What you will do: Copy out all lines from the entries below in which "jean" occurs.

(Page-level text extractions)
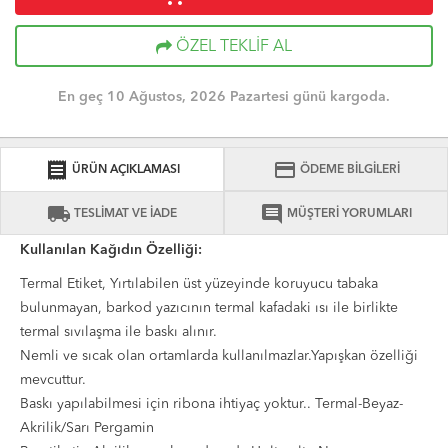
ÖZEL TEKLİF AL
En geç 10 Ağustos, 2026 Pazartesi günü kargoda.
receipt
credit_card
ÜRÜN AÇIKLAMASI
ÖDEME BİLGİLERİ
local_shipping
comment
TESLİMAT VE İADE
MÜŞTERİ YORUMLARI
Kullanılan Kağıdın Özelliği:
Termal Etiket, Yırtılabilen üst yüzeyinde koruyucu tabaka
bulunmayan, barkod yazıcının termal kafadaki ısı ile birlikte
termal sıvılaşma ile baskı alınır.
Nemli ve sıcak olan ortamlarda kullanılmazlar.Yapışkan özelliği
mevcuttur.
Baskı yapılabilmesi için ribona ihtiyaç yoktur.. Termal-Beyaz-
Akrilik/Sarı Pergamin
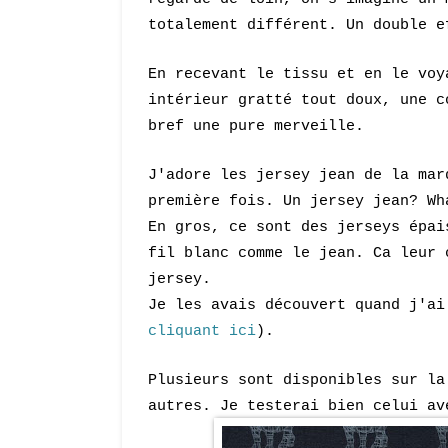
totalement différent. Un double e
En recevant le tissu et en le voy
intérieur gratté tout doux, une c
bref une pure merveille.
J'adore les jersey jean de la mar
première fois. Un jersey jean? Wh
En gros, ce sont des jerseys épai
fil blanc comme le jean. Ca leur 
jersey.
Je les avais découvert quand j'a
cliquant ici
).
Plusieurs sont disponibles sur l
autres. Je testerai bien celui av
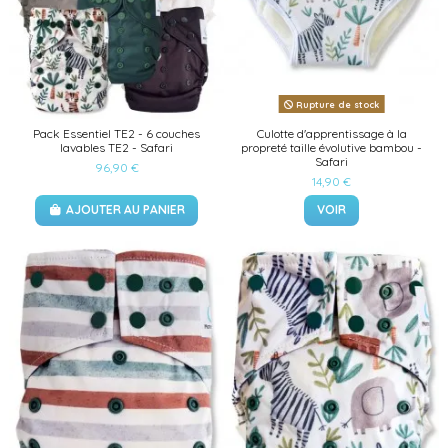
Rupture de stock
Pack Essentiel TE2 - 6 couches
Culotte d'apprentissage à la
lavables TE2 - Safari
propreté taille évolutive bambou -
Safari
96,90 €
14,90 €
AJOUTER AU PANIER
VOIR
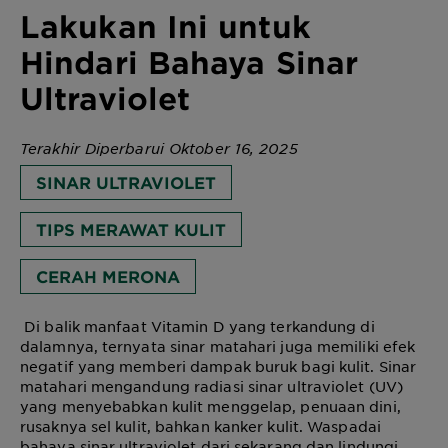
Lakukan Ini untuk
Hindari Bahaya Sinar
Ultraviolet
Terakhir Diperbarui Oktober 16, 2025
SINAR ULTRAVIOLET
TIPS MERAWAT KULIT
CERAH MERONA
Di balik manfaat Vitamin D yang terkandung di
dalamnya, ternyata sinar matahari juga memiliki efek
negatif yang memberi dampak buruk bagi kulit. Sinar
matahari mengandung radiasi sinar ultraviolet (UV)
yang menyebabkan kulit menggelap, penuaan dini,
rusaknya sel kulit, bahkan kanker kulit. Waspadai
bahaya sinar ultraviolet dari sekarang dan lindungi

Solution to this problem:
J'adore les jersey jean de la mar
première fois. Un jersey jean? Wh
fil blanc comme le jean. Ca leur 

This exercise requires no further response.